* Work request: How many lines below contain the word "Mandalika"? Reply solely with the number.

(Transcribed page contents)
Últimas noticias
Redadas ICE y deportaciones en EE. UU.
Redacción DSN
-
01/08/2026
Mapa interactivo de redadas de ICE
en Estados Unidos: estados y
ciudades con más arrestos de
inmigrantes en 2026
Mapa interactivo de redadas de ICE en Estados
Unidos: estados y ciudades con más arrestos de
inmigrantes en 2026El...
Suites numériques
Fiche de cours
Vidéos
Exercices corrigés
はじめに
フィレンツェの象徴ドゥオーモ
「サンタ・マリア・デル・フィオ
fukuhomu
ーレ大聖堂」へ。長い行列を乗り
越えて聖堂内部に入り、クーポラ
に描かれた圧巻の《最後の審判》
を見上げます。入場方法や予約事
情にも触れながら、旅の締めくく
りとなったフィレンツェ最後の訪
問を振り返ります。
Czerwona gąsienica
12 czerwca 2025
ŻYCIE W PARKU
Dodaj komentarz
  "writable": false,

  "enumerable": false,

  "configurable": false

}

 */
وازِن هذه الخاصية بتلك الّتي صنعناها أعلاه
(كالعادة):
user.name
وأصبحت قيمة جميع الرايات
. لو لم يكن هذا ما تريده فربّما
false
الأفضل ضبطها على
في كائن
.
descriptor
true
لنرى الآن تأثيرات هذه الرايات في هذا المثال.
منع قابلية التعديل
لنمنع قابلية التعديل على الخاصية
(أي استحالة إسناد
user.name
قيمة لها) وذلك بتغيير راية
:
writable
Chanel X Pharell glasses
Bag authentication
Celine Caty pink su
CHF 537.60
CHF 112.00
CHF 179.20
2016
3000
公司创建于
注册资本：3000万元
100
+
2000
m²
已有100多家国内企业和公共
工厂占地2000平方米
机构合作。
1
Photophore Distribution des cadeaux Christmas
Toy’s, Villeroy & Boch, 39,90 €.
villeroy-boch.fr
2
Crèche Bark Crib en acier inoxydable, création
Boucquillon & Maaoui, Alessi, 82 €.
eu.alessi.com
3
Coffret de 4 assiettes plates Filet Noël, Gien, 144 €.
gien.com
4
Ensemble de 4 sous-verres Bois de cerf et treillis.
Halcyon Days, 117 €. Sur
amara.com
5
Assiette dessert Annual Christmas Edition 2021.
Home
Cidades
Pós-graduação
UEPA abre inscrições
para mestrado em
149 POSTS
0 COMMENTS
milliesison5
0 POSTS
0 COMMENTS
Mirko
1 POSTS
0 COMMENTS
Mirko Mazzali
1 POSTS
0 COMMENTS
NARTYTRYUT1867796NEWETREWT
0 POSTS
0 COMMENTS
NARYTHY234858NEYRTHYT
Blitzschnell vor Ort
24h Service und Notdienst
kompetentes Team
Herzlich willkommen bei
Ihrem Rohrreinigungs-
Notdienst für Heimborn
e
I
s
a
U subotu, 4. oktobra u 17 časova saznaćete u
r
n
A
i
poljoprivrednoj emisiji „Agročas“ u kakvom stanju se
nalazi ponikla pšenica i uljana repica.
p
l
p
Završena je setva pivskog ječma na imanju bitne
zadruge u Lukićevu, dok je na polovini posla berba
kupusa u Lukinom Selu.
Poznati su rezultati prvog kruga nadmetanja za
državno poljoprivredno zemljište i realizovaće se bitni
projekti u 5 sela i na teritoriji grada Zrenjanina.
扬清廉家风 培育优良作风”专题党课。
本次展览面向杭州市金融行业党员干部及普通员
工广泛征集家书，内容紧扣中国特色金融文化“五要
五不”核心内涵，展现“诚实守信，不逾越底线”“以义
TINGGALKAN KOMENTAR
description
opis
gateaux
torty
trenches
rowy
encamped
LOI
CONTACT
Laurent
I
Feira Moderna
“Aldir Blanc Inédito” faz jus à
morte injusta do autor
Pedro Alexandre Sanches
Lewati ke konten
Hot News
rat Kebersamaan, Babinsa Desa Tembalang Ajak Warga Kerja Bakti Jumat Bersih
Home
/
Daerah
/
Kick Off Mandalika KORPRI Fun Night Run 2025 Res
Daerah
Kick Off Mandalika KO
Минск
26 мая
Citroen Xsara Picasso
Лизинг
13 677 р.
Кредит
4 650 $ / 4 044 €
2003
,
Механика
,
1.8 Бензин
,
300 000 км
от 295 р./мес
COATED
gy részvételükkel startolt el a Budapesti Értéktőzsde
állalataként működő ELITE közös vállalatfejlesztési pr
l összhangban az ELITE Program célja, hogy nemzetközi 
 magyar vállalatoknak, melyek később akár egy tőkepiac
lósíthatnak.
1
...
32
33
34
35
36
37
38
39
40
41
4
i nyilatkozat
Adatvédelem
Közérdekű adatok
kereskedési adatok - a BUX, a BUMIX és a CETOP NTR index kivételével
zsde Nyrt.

* Written solution: 2